_STUDY MATERIAL_:
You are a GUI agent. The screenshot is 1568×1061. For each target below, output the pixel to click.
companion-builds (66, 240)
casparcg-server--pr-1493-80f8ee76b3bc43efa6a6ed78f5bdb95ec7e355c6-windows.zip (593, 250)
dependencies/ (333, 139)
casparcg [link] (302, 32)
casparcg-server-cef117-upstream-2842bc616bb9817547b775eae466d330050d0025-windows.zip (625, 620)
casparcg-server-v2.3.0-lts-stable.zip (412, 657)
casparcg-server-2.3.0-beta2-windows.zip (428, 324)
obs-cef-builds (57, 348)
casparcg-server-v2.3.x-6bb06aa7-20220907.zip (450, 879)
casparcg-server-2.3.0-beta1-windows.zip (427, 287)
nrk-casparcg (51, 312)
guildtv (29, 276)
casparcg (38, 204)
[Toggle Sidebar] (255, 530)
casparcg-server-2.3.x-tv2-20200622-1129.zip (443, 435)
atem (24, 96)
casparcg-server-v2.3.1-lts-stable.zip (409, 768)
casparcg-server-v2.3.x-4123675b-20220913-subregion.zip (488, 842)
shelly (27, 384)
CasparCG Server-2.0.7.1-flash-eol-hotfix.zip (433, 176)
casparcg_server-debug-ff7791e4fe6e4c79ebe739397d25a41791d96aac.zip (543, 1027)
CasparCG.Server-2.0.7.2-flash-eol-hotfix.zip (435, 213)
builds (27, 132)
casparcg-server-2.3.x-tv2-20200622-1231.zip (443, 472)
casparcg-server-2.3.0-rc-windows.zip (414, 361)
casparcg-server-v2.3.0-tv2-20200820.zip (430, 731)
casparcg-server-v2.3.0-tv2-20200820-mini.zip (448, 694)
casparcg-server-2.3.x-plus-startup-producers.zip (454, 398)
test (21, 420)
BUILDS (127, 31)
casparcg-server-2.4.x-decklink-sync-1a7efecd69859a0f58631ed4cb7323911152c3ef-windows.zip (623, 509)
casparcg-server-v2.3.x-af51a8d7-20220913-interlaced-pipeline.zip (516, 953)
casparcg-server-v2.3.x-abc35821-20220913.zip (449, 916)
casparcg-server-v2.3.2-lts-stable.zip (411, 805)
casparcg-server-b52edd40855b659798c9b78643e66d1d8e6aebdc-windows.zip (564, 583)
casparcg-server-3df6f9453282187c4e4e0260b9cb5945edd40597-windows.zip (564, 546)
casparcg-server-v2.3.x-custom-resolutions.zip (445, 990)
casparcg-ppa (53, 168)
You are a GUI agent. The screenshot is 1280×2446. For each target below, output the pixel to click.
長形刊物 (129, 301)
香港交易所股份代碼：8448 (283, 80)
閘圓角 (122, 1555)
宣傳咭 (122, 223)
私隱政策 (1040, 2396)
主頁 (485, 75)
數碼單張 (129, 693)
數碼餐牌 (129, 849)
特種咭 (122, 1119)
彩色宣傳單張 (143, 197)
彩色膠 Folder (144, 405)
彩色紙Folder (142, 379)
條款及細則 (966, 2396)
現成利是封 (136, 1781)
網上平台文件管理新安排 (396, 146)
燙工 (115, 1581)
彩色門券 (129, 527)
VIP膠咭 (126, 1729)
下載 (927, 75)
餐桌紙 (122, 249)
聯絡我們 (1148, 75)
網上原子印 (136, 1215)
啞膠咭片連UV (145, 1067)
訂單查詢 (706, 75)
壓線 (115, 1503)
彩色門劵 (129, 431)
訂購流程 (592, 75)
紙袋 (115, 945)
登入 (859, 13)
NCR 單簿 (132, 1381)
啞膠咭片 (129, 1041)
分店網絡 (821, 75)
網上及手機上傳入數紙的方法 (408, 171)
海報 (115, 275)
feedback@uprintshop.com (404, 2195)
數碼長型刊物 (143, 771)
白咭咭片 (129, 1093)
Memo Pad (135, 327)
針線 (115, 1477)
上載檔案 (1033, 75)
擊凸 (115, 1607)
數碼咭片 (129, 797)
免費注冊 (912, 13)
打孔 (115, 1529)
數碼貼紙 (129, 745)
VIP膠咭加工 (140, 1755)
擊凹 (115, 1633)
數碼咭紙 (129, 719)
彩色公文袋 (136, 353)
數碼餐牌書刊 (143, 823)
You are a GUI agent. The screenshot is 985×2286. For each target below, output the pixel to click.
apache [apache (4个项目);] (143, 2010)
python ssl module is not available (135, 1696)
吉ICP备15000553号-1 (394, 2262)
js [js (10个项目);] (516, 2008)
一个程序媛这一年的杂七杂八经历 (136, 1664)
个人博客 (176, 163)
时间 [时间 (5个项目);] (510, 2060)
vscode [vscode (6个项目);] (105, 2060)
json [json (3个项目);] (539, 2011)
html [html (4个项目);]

_ASSIGNMENT_: Copy out all of the data exactly, leaving nothing out.

_SOLVED PROBLEM_:
You are a GUI agent. The screenshot is 1568×1061. For each target below, output the pixel to click.
companion-builds (66, 240)
casparcg-server--pr-1493-80f8ee76b3bc43efa6a6ed78f5bdb95ec7e355c6-windows.zip (593, 250)
dependencies/ (333, 139)
casparcg [link] (302, 32)
casparcg-server-cef117-upstream-2842bc616bb9817547b775eae466d330050d0025-windows.zip (625, 620)
casparcg-server-v2.3.0-lts-stable.zip (412, 657)
casparcg-server-2.3.0-beta2-windows.zip (428, 324)
obs-cef-builds (57, 348)
casparcg-server-v2.3.x-6bb06aa7-20220907.zip (450, 879)
casparcg-server-2.3.0-beta1-windows.zip (427, 287)
nrk-casparcg (51, 312)
guildtv (29, 276)
casparcg (38, 204)
[Toggle Sidebar] (255, 530)
casparcg-server-2.3.x-tv2-20200622-1129.zip (443, 435)
atem (24, 96)
casparcg-server-v2.3.1-lts-stable.zip (409, 768)
casparcg-server-v2.3.x-4123675b-20220913-subregion.zip (488, 842)
shelly (27, 384)
CasparCG Server-2.0.7.1-flash-eol-hotfix.zip (433, 176)
casparcg_server-debug-ff7791e4fe6e4c79ebe739397d25a41791d96aac.zip (543, 1027)
CasparCG.Server-2.0.7.2-flash-eol-hotfix.zip (435, 213)
builds (27, 132)
casparcg-server-2.3.x-tv2-20200622-1231.zip (443, 472)
casparcg-server-2.3.0-rc-windows.zip (414, 361)
casparcg-server-v2.3.0-tv2-20200820.zip (430, 731)
casparcg-server-v2.3.0-tv2-20200820-mini.zip (448, 694)
casparcg-server-2.3.x-plus-startup-producers.zip (454, 398)
test (21, 420)
BUILDS (127, 31)
casparcg-server-2.4.x-decklink-sync-1a7efecd69859a0f58631ed4cb7323911152c3ef-windows.zip (623, 509)
casparcg-server-v2.3.x-af51a8d7-20220913-interlaced-pipeline.zip (516, 953)
casparcg-server-v2.3.x-abc35821-20220913.zip (449, 916)
casparcg-server-v2.3.2-lts-stable.zip (411, 805)
casparcg-server-b52edd40855b659798c9b78643e66d1d8e6aebdc-windows.zip (564, 583)
casparcg-server-3df6f9453282187c4e4e0260b9cb5945edd40597-windows.zip (564, 546)
casparcg-server-v2.3.x-custom-resolutions.zip (445, 990)
casparcg-ppa (53, 168)
You are a GUI agent. The screenshot is 1280×2446. For each target below, output the pixel to click.
長形刊物 (129, 301)
香港交易所股份代碼：8448 (283, 80)
閘圓角 (122, 1555)
宣傳咭 (122, 223)
私隱政策 (1040, 2396)
主頁 (485, 75)
數碼單張 (129, 693)
數碼餐牌 (129, 849)
特種咭 (122, 1119)
彩色宣傳單張 (143, 197)
彩色膠 Folder (144, 405)
彩色紙Folder (142, 379)
條款及細則 (966, 2396)
現成利是封 (136, 1781)
網上平台文件管理新安排 (396, 146)
燙工 (115, 1581)
彩色門券 (129, 527)
VIP膠咭 (126, 1729)
下載 (927, 75)
餐桌紙 (122, 249)
聯絡我們 (1148, 75)
網上原子印 (136, 1215)
啞膠咭片連UV (145, 1067)
訂單查詢 (706, 75)
壓線 (115, 1503)
彩色門劵 (129, 431)
訂購流程 (592, 75)
紙袋 (115, 945)
登入 (859, 13)
NCR 單簿 (132, 1381)
啞膠咭片 (129, 1041)
分店網絡 (821, 75)
網上及手機上傳入數紙的方法 (408, 171)
海報 (115, 275)
feedback@uprintshop.com (404, 2195)
數碼長型刊物 (143, 771)
白咭咭片 (129, 1093)
Memo Pad (135, 327)
針線 (115, 1477)
上載檔案 (1033, 75)
擊凸 (115, 1607)
數碼咭片 (129, 797)
免費注冊 (912, 13)
打孔 (115, 1529)
數碼貼紙 (129, 745)
VIP膠咭加工 (140, 1755)
擊凹 (115, 1633)
數碼咭紙 (129, 719)
彩色公文袋 (136, 353)
數碼餐牌書刊 (143, 823)
You are a GUI agent. The screenshot is 985×2286. For each target below, output the pixel to click.
apache [apache (4个项目);] (143, 2010)
python ssl module is not available (135, 1696)
吉ICP备15000553号-1 (394, 2262)
js [js (10个项目);] (516, 2008)
一个程序媛这一年的杂七杂八经历 (136, 1664)
个人博客 (176, 163)
时间 [时间 (5个项目);] (510, 2060)
vscode [vscode (6个项目);] (105, 2060)
json [json (3个项目);] (539, 2011)
html [html (4个项目);]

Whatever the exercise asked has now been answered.